Es gibt diese Sätze, die bleiben lange im Gedächtnis. Wärmen das Herz, oft über Jahrzehnte. „Soll ich dir eine Brezel vom Bäckerstand mitbringen?“ (Jens aus der 10b, 1985), „Ich hab dich auf die Gästeliste gesetzt“ (Frank, aufstrebender Bandleader 1995), „Meine Frau hätte gerne ein Zimmer mit Seeblick“ (Dierk, frischgebackener Ehemann, 2005). Kürzlich war es allerdings kein Kerl, der mir einen unvergesslichen Moment bescherte. Sondern eine Frau. „Nimm die Jeans lieber in Größe S“, sprach die blonde Verkäuferin einer Boutique im Hamburger Schanzenviertel und reichte mir eine apricotfarbene Röhre über die Schwingtür. „Aber normalerweise…“, wagte ich Widerspruch. „Glaub mir“, unterbrach sie mich im freundlich-autoritären Ton einer Erzieherin, die den Obstteller herumreicht, „ich weiß, was du brauchst.“
Auf dem Etikett der Hose stand „Please!“, und während ich mir halb amüsiert und halb irritiert das Wunderteil mit den schrägen Nähten anzog, dachte ich an früher. An die Zeit, in der ich 12, 13, 15 Jahre alt war und die Umkleidekabine der „Young Fashion“-Abteilung im Freiburger Kaufhaus Oberpaur am liebsten nur mit Harry-Potter-Unsichtbarkeitsumhang verlassen hätte, wäre der damals schon erfunden worden. Nicht, dass ich jemals wirklich dick war – aber das zählte nicht. Es war schlimm genug, nicht ganz so fohlenhaft dünn zu sein wie die Mehrheit meiner Klassenkameradinnen. Vor allem in meinen eigenen Augen. Jahrzehnte, ehe sich besorgte Mütter fragten, ob ihre Töchter durch GNTM-Dauerberieselung Essstörungen entwickeln könnten, waren schon wir eine Generation mit handfesten Wahrnehmungsproblemen. Es war nur noch kein Medienthema. Eher ein Schulhofthema. „Entenpopo“, das war noch einer der freundlicheren Spitznamen, der mir nachgerufen wurde. Anderen wären meine frühzeitigen Kurven vielleicht gar nicht aufgefallen, hätte ich nicht ungefragt alle in der großen Pause mit meinen chronischen Diätplänen unterhalten.

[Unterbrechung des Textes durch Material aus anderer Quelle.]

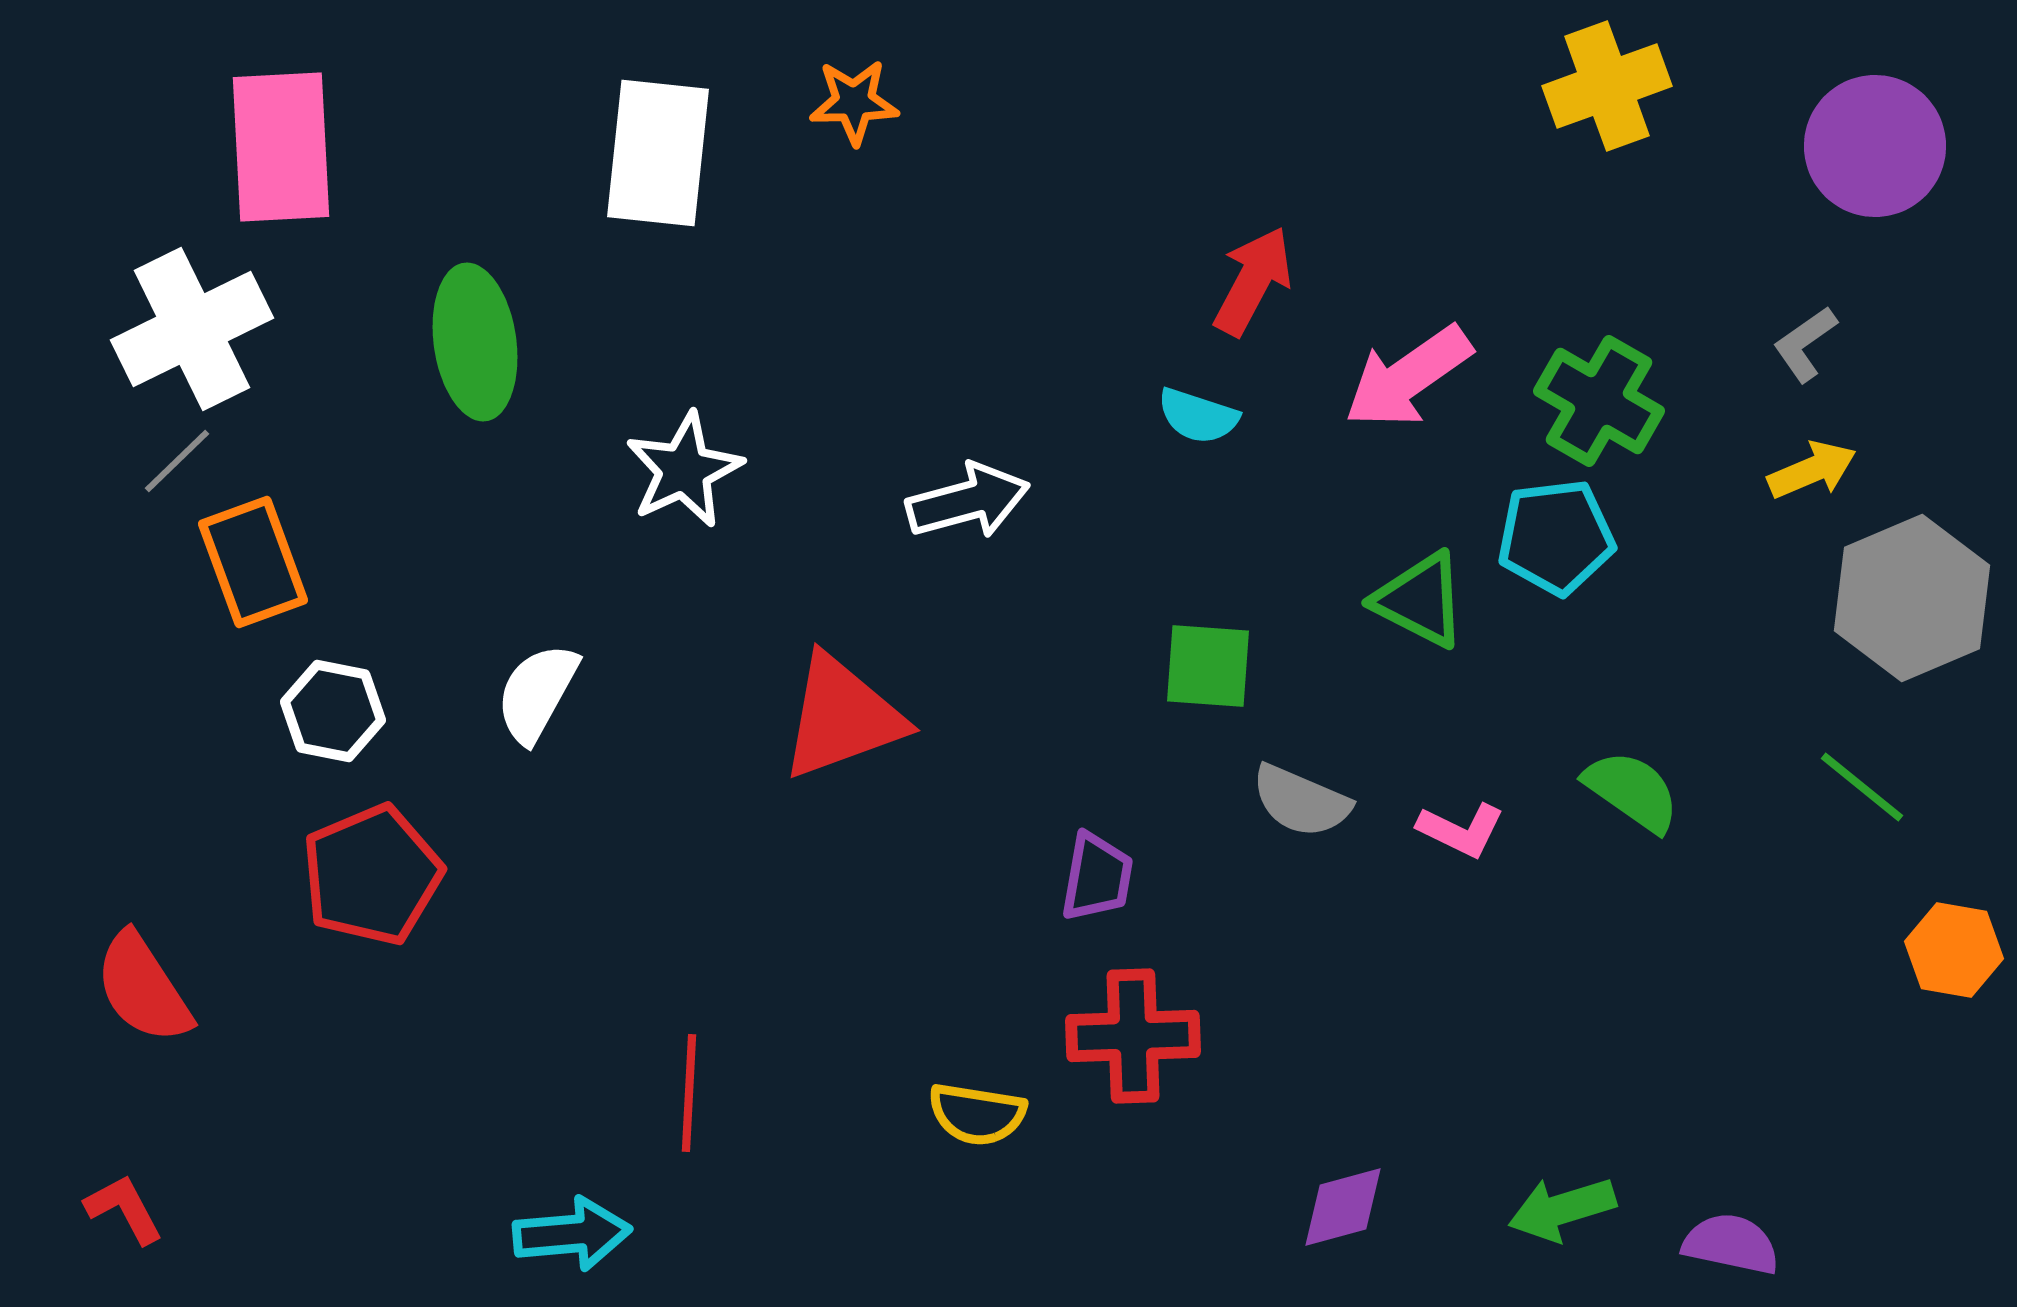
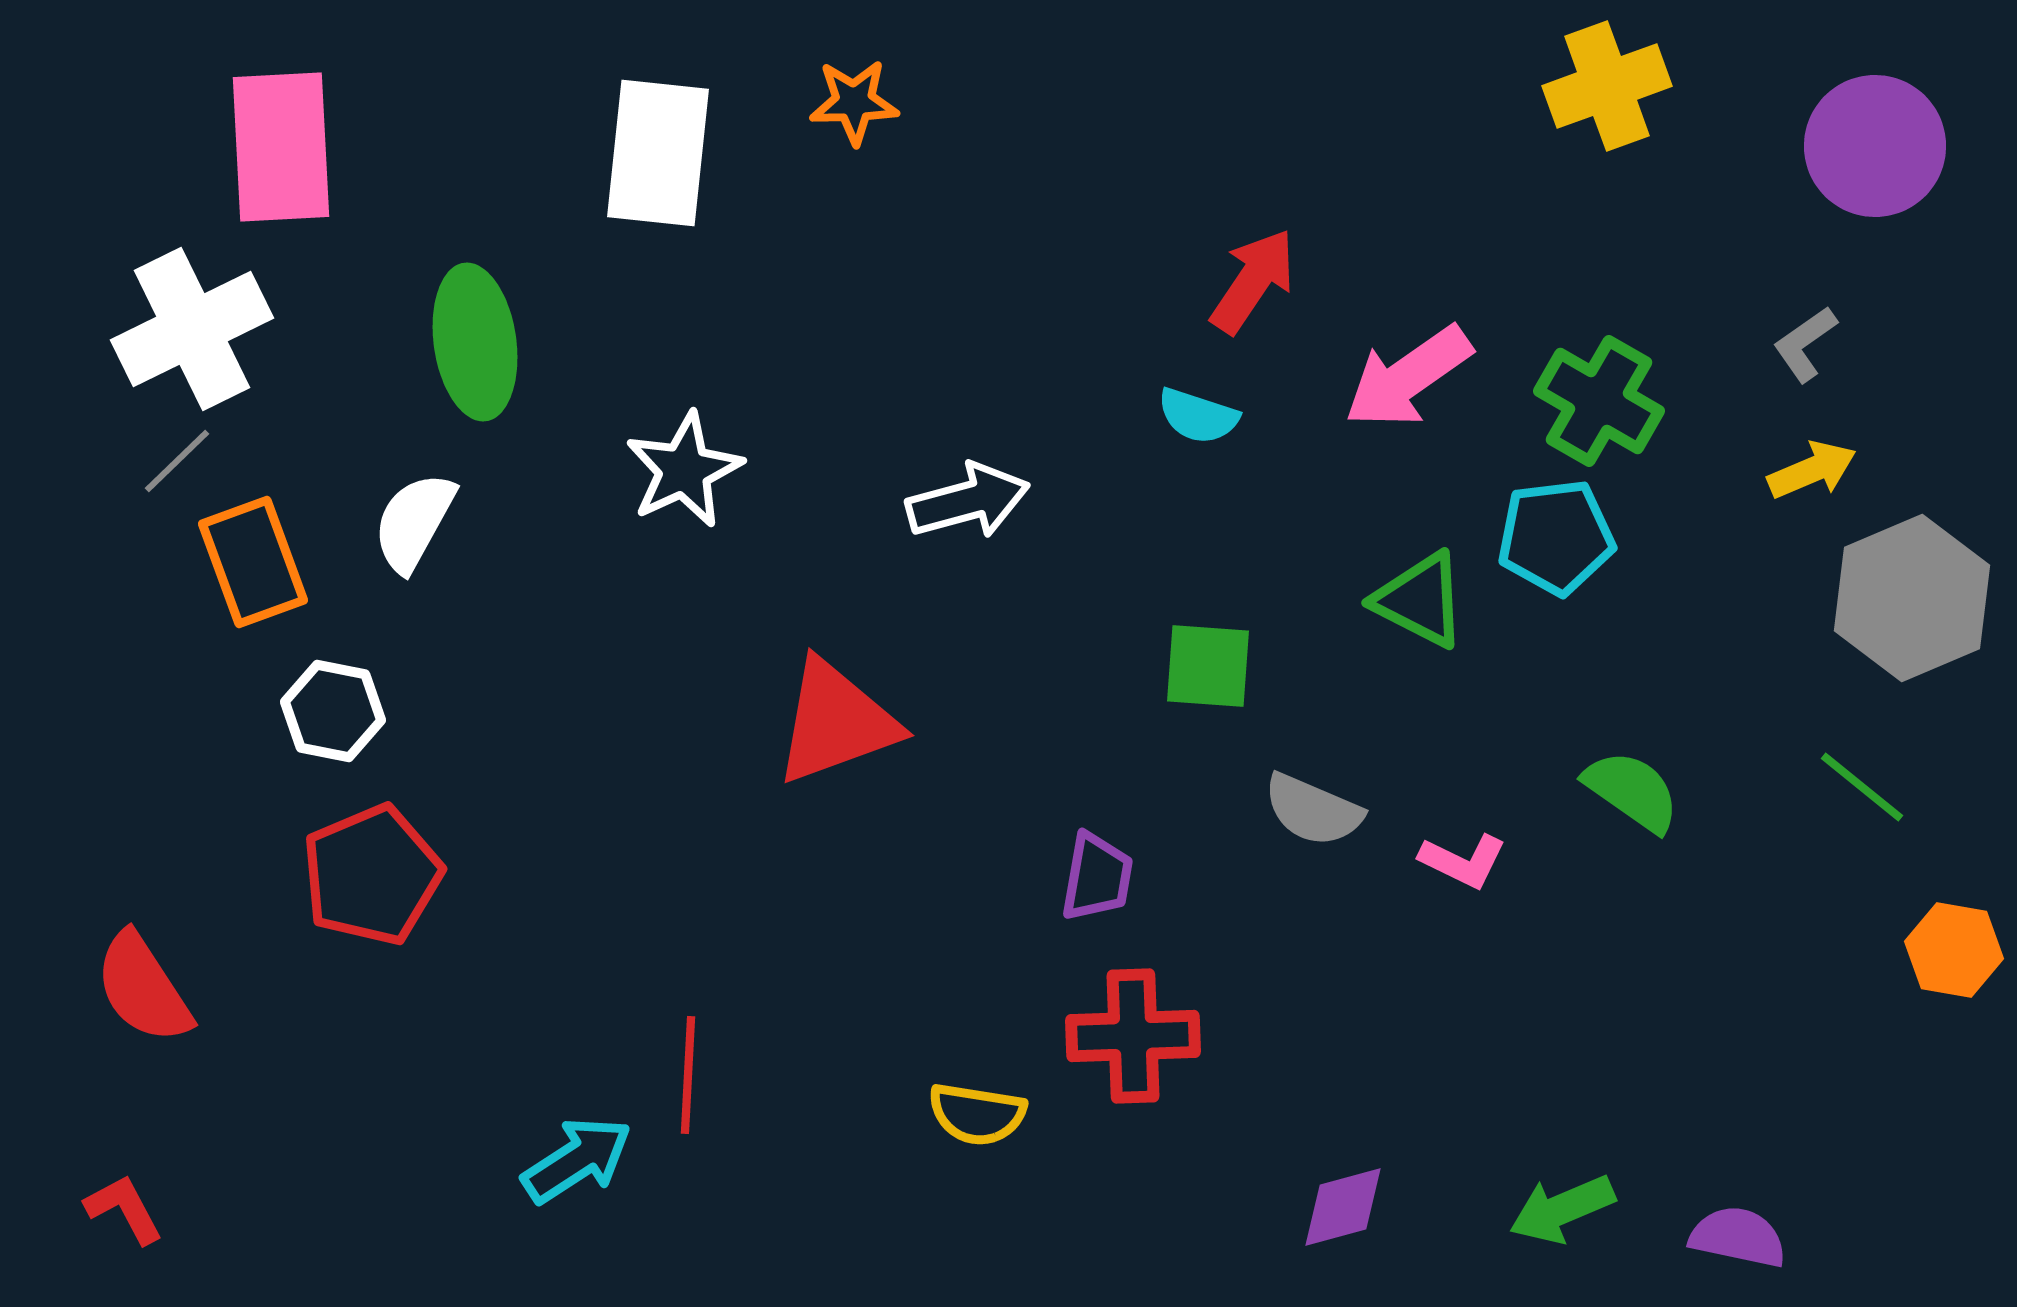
red arrow: rotated 6 degrees clockwise
white semicircle: moved 123 px left, 171 px up
red triangle: moved 6 px left, 5 px down
gray semicircle: moved 12 px right, 9 px down
pink L-shape: moved 2 px right, 31 px down
red line: moved 1 px left, 18 px up
green arrow: rotated 6 degrees counterclockwise
cyan arrow: moved 5 px right, 74 px up; rotated 28 degrees counterclockwise
purple semicircle: moved 7 px right, 7 px up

„Ich will so bleiben wie ich bin“, trällerte es Mitte der Achtziger gut gelaunt in Margarine-Werbespots, und aus dem Off tönte gleich darauf ein verheißungsvoll gerauntes „Du darfst!“ Sicherlich war ich nicht die einzige, die damals diese strenge Stimme aus dem TV verinnerlichte. Die Stimme, die mir sagte, was ich durfte, was nicht – und was das mit meinem Körpergewicht zu tun hatte. Wenn ich nur schlank genug war, so versprach sie, dann durfte ich so einiges: mich wohl fühlen in meiner Haut, kurze Röcke mit blauen Sternchen tragen, vielleicht sogar selbstbewusst genug sein, den Jungen bei der Tanzschulenparty anzusprechen, der mir so gefiel. Zeigte die Digitalanzeige der Badezimmerwaage aber mehr an als 58 oder, Gott bewahre!, 60 Kilo an, dann folgte die Selbstbestrafung auf dem Fuße. Mit Sieben-Tage-Körnerkur aus dem Reformhaus und Tanzverbot in eigener Sache.
Wenn ich daran denke, wird mir heute noch schlecht. Nicht wegen der Erinnerung an den Geschmack ungewürzten Buchweizens, eher vor Reue: Was habe ich damals an Energie verschwendet, an Gedanken über ein völlig nichtssagendes Thema! Was habe ich mir selbst verweigert, nur, weil ich eben nicht für Nena-Style-Streifenjeans gebaut war! Wie habe ich mir jahrelang das Leben vom Munde abgespart, nur weil die Zukunft nicht eintrat. Dieser Tag X, in dem ich in die blaue Satinhose in Größe 36 gepasst hätte, die ungetragen in meinem Schrank hing. Ständig und überall rechtfertigte ich mich für meinen Körper, beim Sport vor meinen Freundinnen, beim keuschen Knutschen mit meinem ersten Freund („Ich hab eigentlich gar kein Bäuchlein, ich hab nur gerade Pizza gegessen“), und sogar vor den Fachverkäuferinnen bei Oberpaur. Nein, eine Esstörung im engeren Sinne hatte ich nie. Nur, dass ich die Jahre von 14 bis 20 keinen Abend ins Bett ging, ohne genau aufzählen zu können, was und vor allem wie viel zu viel ich gegessen hatte. Inklusive Kalorienangaben. Die konnte ich auswendig.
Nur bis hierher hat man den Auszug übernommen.